The Bahamas government has long tolerated underground betting parlors in the islands known as “web shops,” where Bahamians bet on numbers in televised U.S. lotteries. A two-part referendum asked voters whether the gambling shops should be legalized, regulated and taxed, and if the government should establish its own national lottery.
Bahamian voters rejected both prospects by wide margins, although voter turnout was low. The government will now face the task of shutting down the dozens of underground web shops. “The prime minister was clear that his government would be guided by the results of the referendum and the will of the people, notwithstanding the low voter turnout,” said Bradley Roberts, chairman of the Bahamas’ ruling party.

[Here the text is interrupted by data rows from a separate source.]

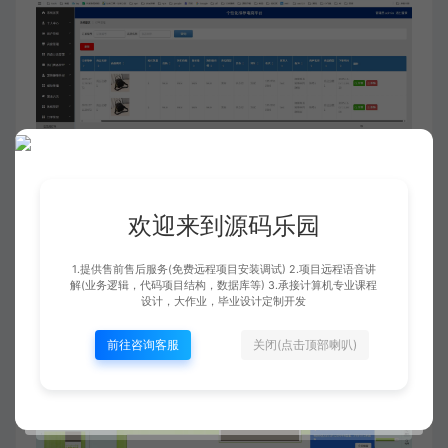
欢迎来到源码乐园
1.提供售前售后服务(免费远程项目安装调试) 2.项目远程语音讲
解(业务逻辑，代码项目结构，数据库等) 3.承接计算机专业课程
设计，大作业，毕业设计定制开发
前往咨询客服
关闭(点击顶部喇叭)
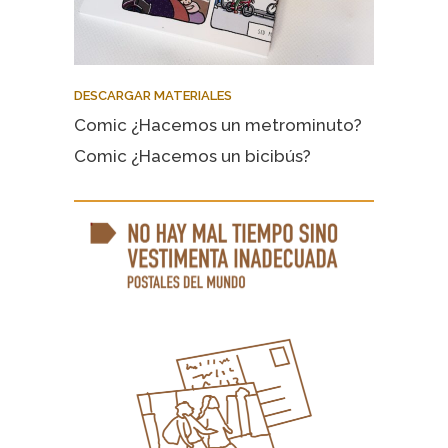
DESCARGAR MATERIALES
Comic ¿Hacemos un metrominuto?
Comic ¿Hacemos un bicibús?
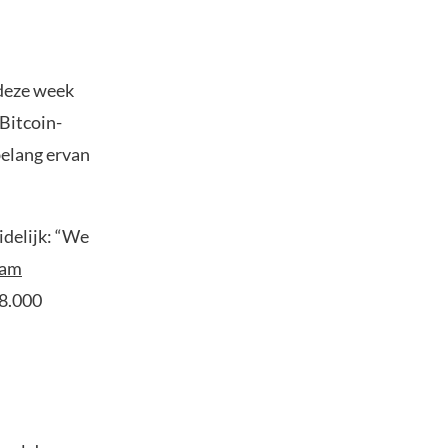
 deze week
Bitcoin-
belang ervan
idelijk: “We
ham
98.000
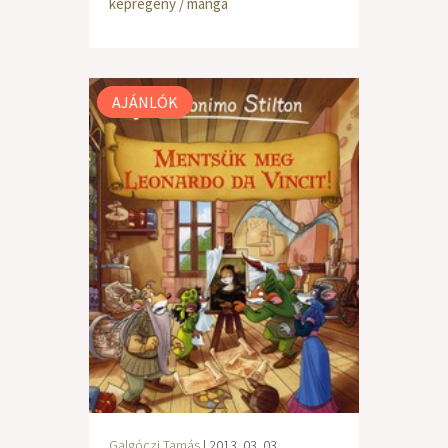
képregény / manga
AJÁNLÓK
Galgóczi Tamás
| 2013. 03. 03.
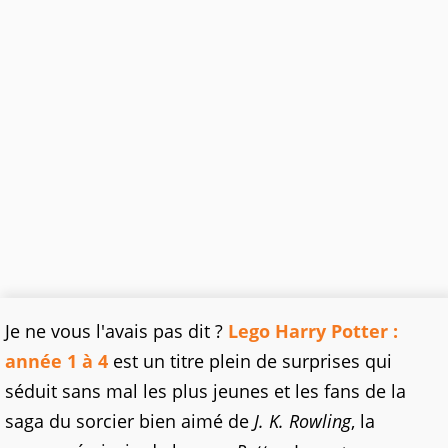
Je ne vous l'avais pas dit ?
Lego Harry Potter :
année 1 à 4
est un titre plein de surprises qui
séduit sans mal les plus jeunes et les fans de la
saga du sorcier bien aimé de
J. K. Rowling
, la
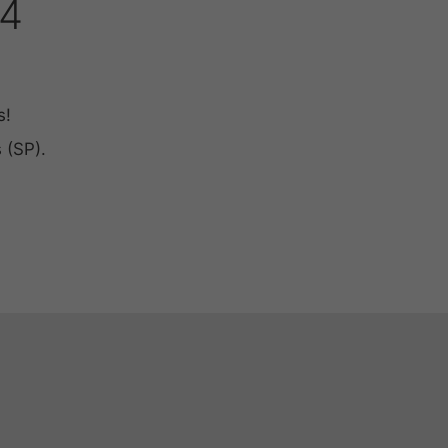
24
s!
 (SP).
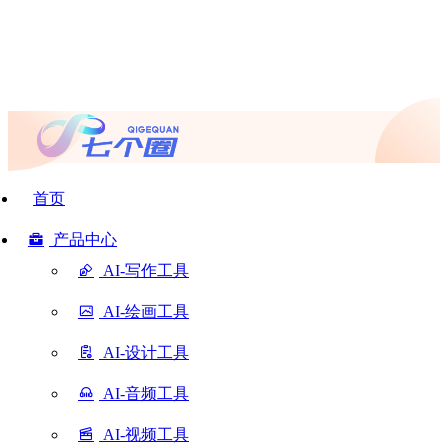
首页
产品中心
AI-写作工具
AI-绘画工具
AI-设计工具
AI-音频工具
AI-视频工具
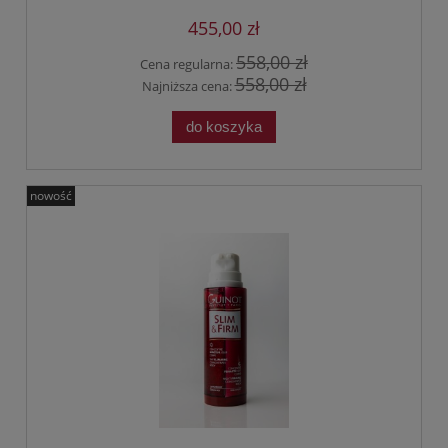
455,00 zł
558,00 zł
Cena regularna:
558,00 zł
Najniższa cena:
do koszyka
nowość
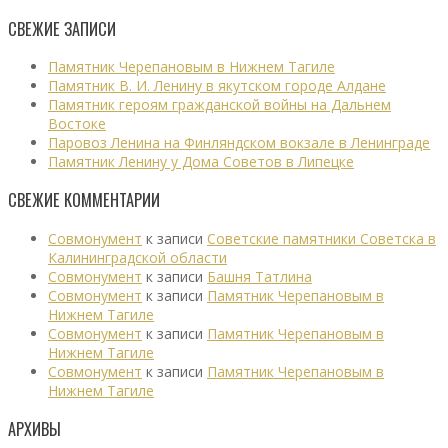
СВЕЖИЕ ЗАПИСИ
Памятник Черепановым в Нижнем Тагиле
Памятник В. И. Ленину в якутском городе Алдане
Памятник героям гражданской войны на Дальнем
Востоке
Паровоз Ленина на Финляндском вокзале в Ленинграде
Памятник Ленину у Дома Советов в Липецке
СВЕЖИЕ КОММЕНТАРИИ
Совмонумент
к записи
Советские памятники Советска в
Калининградской области
Совмонумент
к записи
Башня Татлина
Совмонумент
к записи
Памятник Черепановым в
Нижнем Тагиле
Совмонумент
к записи
Памятник Черепановым в
Нижнем Тагиле
Совмонумент
к записи
Памятник Черепановым в
Нижнем Тагиле
АРХИВЫ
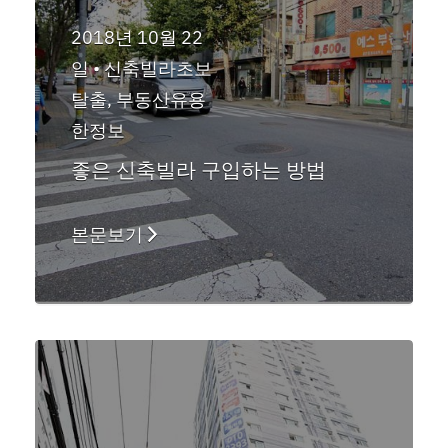
2018년 10월 22
일 •
신축빌라초보
탈출
,
부동산유용
한정보
좋은 신축빌라 구입하는 방법
본문보기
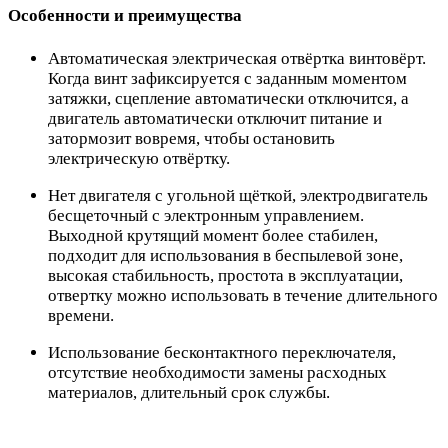
Особенности и преимущества
Автоматическая электрическая отвёртка винтовёрт.
Когда винт зафиксируется с заданным моментом
затяжки, сцепление автоматически отключится, а
двигатель автоматически отключит питание и
затормозит вовремя, чтобы остановить
электрическую отвёртку.
Нет двигателя с угольной щёткой, электродвигатель
бесщеточный с электронным управлением.
Выходной крутящий момент более стабилен,
подходит для использования в беспылевой зоне,
высокая стабильность, простота в эксплуатации,
отвертку можно использовать в течение длительного
времени.
Использование бесконтактного переключателя,
отсутствие необходимости замены расходных
материалов, длительный срок службы.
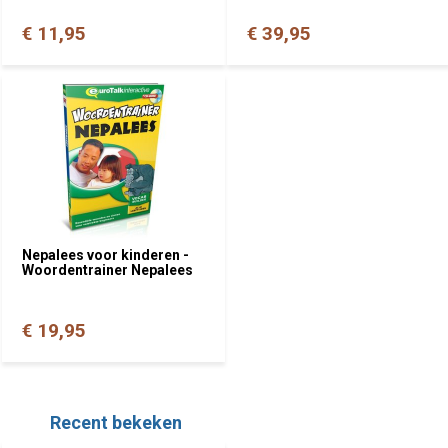
€ 11,95
€ 39,95
Nepalees voor kinderen -
Woordentrainer Nepalees
€ 19,95
Recent bekeken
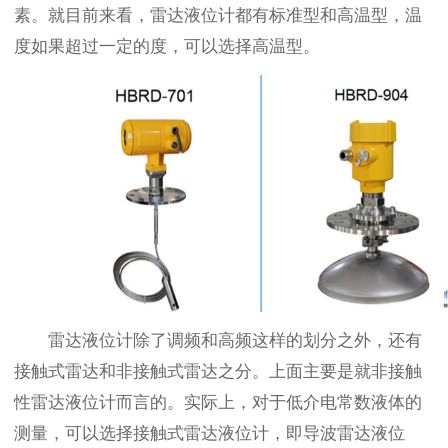
素。就目前来看，雷达液位计都有标准型和高温型，温
度如果超过一定的度，可以选择高温型。
雷达液位计除了调频和高频这样的划分之外，还有
接触式雷达和非接触式雷达之分。上面主要是就非接触
性雷达液位计而言的。实际上，对于低介电常数液体的
测量，可以选择接触式雷达液位计，即导波雷达液位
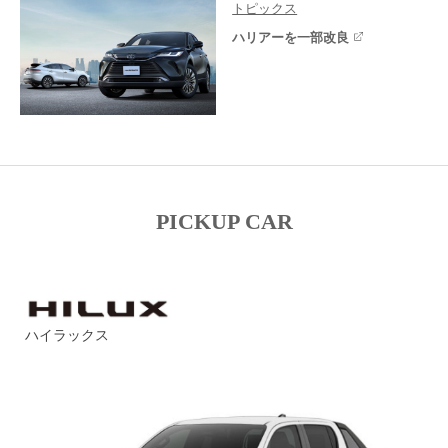
トピックス
ハリアーを一部改良
PICKUP CAR
ハイラックス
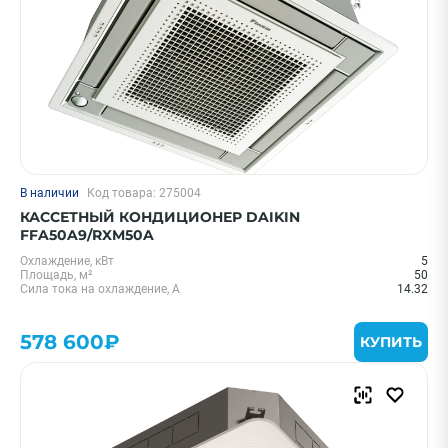
В наличии
Код товара: 275004
КАССЕТНЫЙ КОНДИЦИОНЕР DAIKIN
FFA50A9/RXM50A
Охлаждение, кВт
5
Площадь, м²
50
Сила тока на охлаждение, А
14.32
578 600₽
КУПИТЬ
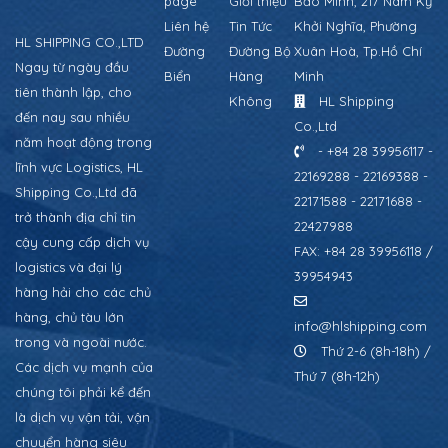
page
Giới thiệu
Bảo Minh, 217 Nam Kỳ
Liên hệ
Tin Tức
Khởi Nghĩa, Phường
HL SHIPPING CO.,LTD
Đường
Đường Bộ
Xuân Hoà, Tp.Hồ Chí
Ngay từ ngày đầu
Biển
Hàng
Minh
tiên thành lập, cho
Không
HL Shipping
đến nay sau nhiều
Co.,Ltd
năm hoạt động trong
- +84 28 39956117 -
lĩnh vực Logistics, HL
22169288 - 22169388 -
Shipping Co.,Ltd đã
22171588 - 22171688 -
trở thành địa chỉ tin
22427988
cậy cung cấp dịch vụ
FAX: +84 28 39956118 /
logistics và đại lý
39954943
hàng hải cho các chủ
hàng, chủ tàu lớn
info@hlshipping.com
trong và ngoài nước.
Thứ 2-6 (8h-18h) /
Các dịch vụ mạnh của
Thứ 7 (8h-12h)
chúng tôi phải kể đến
là dịch vụ vận tải, vận
chuyển hàng siêu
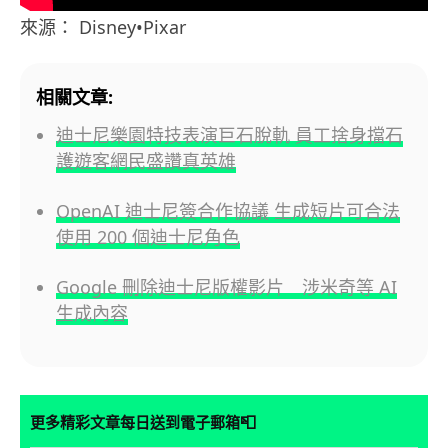
來源： Disney•Pixar
相關文章:
迪士尼樂園特技表演巨石脫軌 員工捨身擋石
護遊客網民盛讚真英雄
OpenAI 迪士尼簽合作協議 生成短片可合法
使用 200 個迪士尼角色
Google 刪除迪士尼版權影片 涉米奇等 AI
生成內容
📮
更多精彩文章每日送到電子郵箱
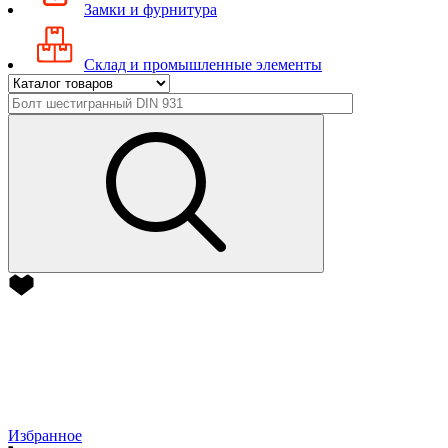
Замки и фурнитура
Склад и промышленные элементы
Избранное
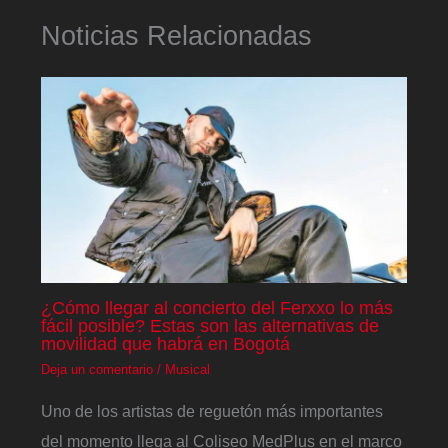
Noticias Relacionadas
¿Cómo llegar al concierto del Ferxxo lo más
fácil posible? Estas son las alternativas de
movilidad que habrá en Bogotá
Deja un comentario
/
Musical
Uno de los artistas de reguetón más importantes
del momento llega al Coliseo MedPlus en el marco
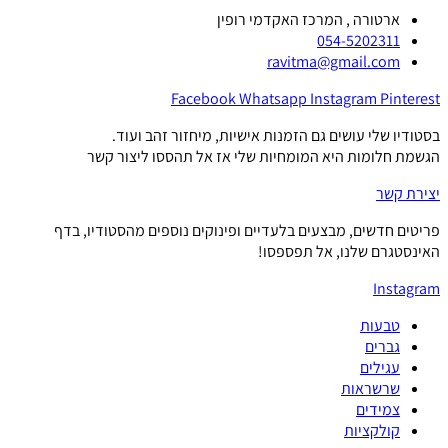
ארטורה , המרכז האקדמי רופין
054-5202311
ravitma@gmail.com
Facebook
Whatsapp
Instagram
Pinterest
בסטודיו שלי עושים גם הזמנות אישיות, מיחזור זהב ועוד.
הגשמת חלומות היא המומחיות שלי אז אל תהססו ליצור קשר
יצירת קשר
פריטים חדשים, מבצעים בלעדיים ופינוקים נוספים מהסטודיו, בדף
האינסטגרם שלנו, אל תפספסו!
Instagram
טבעות
גברים
עגילים
שרשראות
צמידים
קולקציות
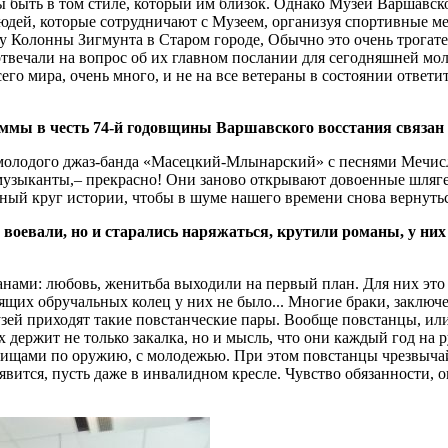
быть в том стиле, который им близок. Однако Музей Варшавског
людей, которые сотрудничают с Музеем, организуя спортивные м
у Колонны Зигмунта в Старом городе, Обычно это очень трогате
твечали на вопрос об их главном послании для сегодняшней мол
го мира, очень много, и не на все ветераны в состоянии ответи
ммы в честь 74-й годовщины Варшавского восстания связан 
т молодого джаз-банда «Масецкий-Млынарский» с песнями Мечисл
 музыканты,– прекрасно! Они заново открывают довоенные шлягер
нный круг истории, чтобы в шуме нашего времени снова вернуть
воевали, но и старались наряжаться, крутили романы, у них
анами: любовь, женитьба выходили на первый план. Для них это
оящих обручальных колец у них не было... Многие браки, заклю
узей приходят такие повстанческие пары. Вообще повстанцы, или 
держит не только закалка, но и мысль, что они каждый год на р
арищами по оружию, с молодежью. При этом повстанцы чрезвычай
явится, пусть даже в инвалидном кресле. Чувство обязанности, о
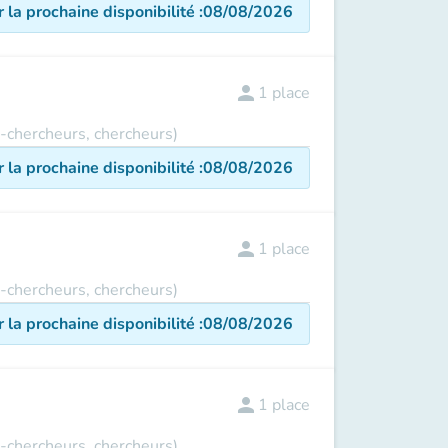
r la prochaine disponibilité
:
08/08/2026
person
1
place
s-chercheurs, chercheurs)
r la prochaine disponibilité
:
08/08/2026
person
1
place
s-chercheurs, chercheurs)
r la prochaine disponibilité
:
08/08/2026
person
1
place
s-chercheurs, chercheurs)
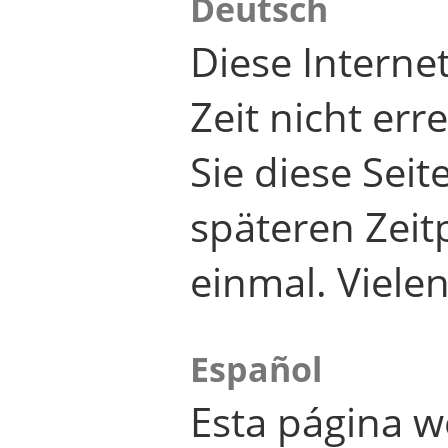
Deutsch
Diese Internet
Zeit nicht er
Sie diese Seit
späteren Zei
einmal. Viele
Español
Esta página w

After the vote, the government demanded that the web shops close immediately. “Accordingly, all offending web shop owners and operators are placed on notice that all their gaming operations, including all online gaming and the numbers games, must cease with immediate effect,” Prime Minister Perry Christie said in a brief statement. “Failure to do so will leave all such web shop owners, operators and web shop gaming patrons exposed to arrest and criminal prosecution without further notice or warning.”
The referendum is seen as a defeat for the islands’ casinos, particularly the new Baha Mar casino on Cable Beach in Nassau, which wanted to include locals in its marketing efforts. Other casinos also wanted the more prosperous Bahamians to be able to enjoy gambling in the country’s casinos.